Desde siempre fue urgente inventar a Dios.
Qué desperdicio de óvulos y espermatozoides, la maldad.
¿Y si en algún momento los pararrayos de las iglesias no protegieran a su Dios?
Tratar de ser importante es buscar una imagen perfecta de sí mismo, en vidrios pulverizados.
Luchar por ser nadie, salvo uno mismo.
Después de muerto me causa risa irónica el cuerpo del vanidoso.

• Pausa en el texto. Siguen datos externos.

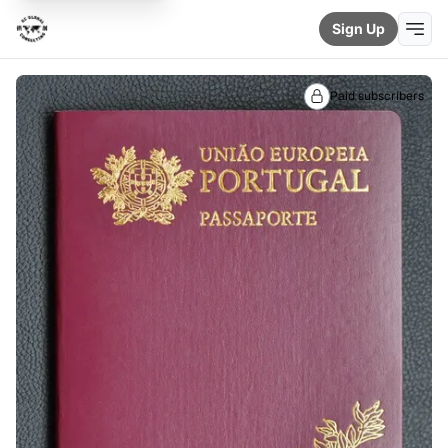
Sign Up
Paid subscribers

Dios es consecuencia de la fe del hombre, ¿tendría Dios fe en el hombre con igual delirio?
Cuando escribo uno más uno igual a la hojilla de parra perdida en un pajar o a noches en camellos que atraviesan el ojo de la aguja o a la hambruna de cuidadores de la puerta del reino de Hades o a no perder de vista la sonrisa de una mujer en busca de señales parecidas a lumbres de fósforo dispersas en el horizonte, le derribo bozales al pensamiento convencional, miro con desdén el lenguaje limitado.
Me importa la opinión en el momento de no ser pronunciada por la estupidez.
Si no asumimos la existencia como un poema extenso, difícil y a la vez prodigioso no vale la pena vivir.
La vida es una amante traidora cuando nos entrega al absolutismo de la muerte.
Desde el primer humano sobre la tierra, cada quien es bisabuelo del deseo.
Estar a la altura del error que cometemos.
Cuando me miro al espejo no sé si es mi propia imagen o mi rostro real el que se vuelve irónico.
En las profundidades del cristal me traiciono.
Rostros adustos semejantes a granos de maíz quemado en el cuerpo de la mazorca.
Gestos similares a sombras dentro de la uva pasa…
Nadie más lejos de uno mismo que uno mismo.
Casi siempre avizoro triunfos escabrosos.